## Predictive Modeling of Loop Tiling for Deep Memory Hierarchies in the Context of Performance Portability

## Al. Levchenko

## SPbPU Supercomputer Center, St. Petersburg, Russia

At the pre-exascale stage of supercomputing development, the advent of systems with petabytes of globally addressable memory is predicted [1]. Unsatisfactory spatial and temporal data locality will inevitably result in loss of performance portability for systems with deep memory hierarchies. Parameterized loop tiling, an important method to partition the iteration space, can be used for improved memory utilization in hardware caches as well as software-managed global access memories, thereby enabling performance portability [2]. A major research constraint is the high cost of searching the optimal parameters of tiling transformations in real HPC environment due to the lack of proper performance models, while a bunch of polyhedral infrastructures already exist at the near-production level.

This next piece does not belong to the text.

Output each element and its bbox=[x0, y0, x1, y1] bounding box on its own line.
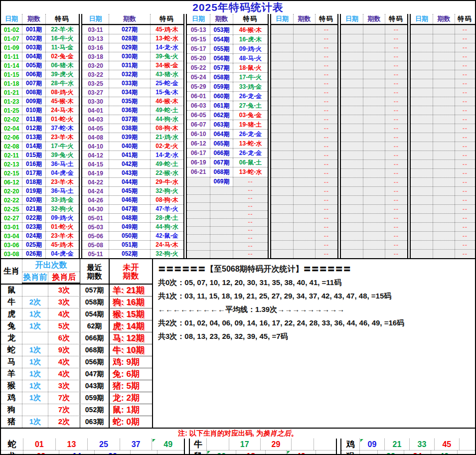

The contributions of this paper include extensions to polyhedral-related models such as prediction formula for execution time of tiled loop and iteration schedule, model for determining the tile size, which is most tunable parameter [3], and architecture-specific model for DMA operations alongside revised cache-based cost model. The presented models require minimal information about the dependencies of the algorithm and can be used, in particular, to improve the existing algorithms of model-driven automatic tile size selection to find the best tile layout for a loop nest [4]. This paper focuses on using parameterized tiling to exploit the target system with globally addressable memory in two ways: (1) at the level of multi-machine macronode with 12Tb of RAM, and (2) by combining the memories of macronode set into a global space under hybrid MPI+PGAS model. It is argued that the resulting model can be used to target global shared memory macronode with ccNUMA architecture, which can be considered for portable tiled code generation as a prototype of basic node of target system with hybrid PGAS-based global memory. Current model features (Table 1) include tiling effect predictions for shared memory parallelism when applied to the most dominating kernels like Gauss-Seidel in the first instance, where the memory reference pattern cannot be statically determined.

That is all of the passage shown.